I think claims above 500k and ISM below 50 will be surprises for consumer cyclicals and industrials in the next few months.
To repeat, the technical picture has improved. The data have really been unimpressive even if not horrendous. And I think we have the potential for a lot of disappointments in earnings to come as the plays on "domestic demand" are in the offing.
Some things to note. First, at the lows, perma bulls like Barton Biggs turned bearish. Now at the highs, perma bears like Richard Russell appears to have turned bullish. To be sure, the market downdraft in June was never confirmed by the transports, but did they confirm the move in the industrials to recovery highs in April.
After closing at or near the daily highs for three days in a row, you know something funky is happening in that last 30 minutes of trade. Volume is still wanting and is necessary to validate the new uptrend.

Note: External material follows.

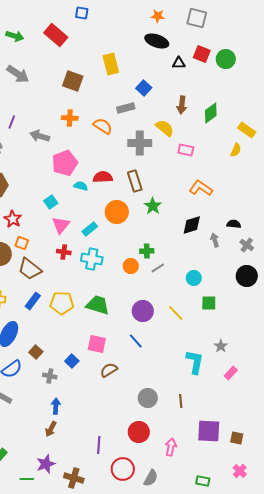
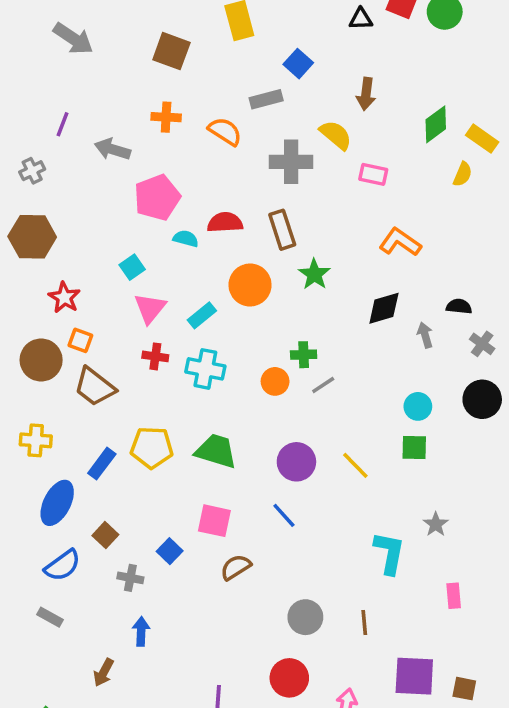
green diamond: (211, 113) -> (436, 124), moved
cyan circle: (194, 278) -> (418, 406), moved
blue rectangle: (33, 301) -> (102, 464), moved
pink rectangle: (231, 373) -> (454, 596), moved, turned -48
brown arrow: (51, 429) -> (104, 673), moved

The market is also hugely overbought right now. Strangely, while the breakout in industrial metal prices of late would seem to offer some ratification, the fact that the 10-year T-note refuses to break above 3% suggests that there are still some investors placing bets on a deep slowdown ahead.
It’s getting interesting but I’m wondering about the efficacy of maintaining a bullish stance now after a 10% rally that is possibly about to meet resistance and a rally that was devoid of volume, which is any equity market rally’s vital backstop, and devoid of validation from the bond market. If this test of the 200-day m.a. fails, and I’d give it a few days since that would be prudent, I would be tempted to get more defensive – this market is completely unprepared for 500k claims and sub-50 ISM.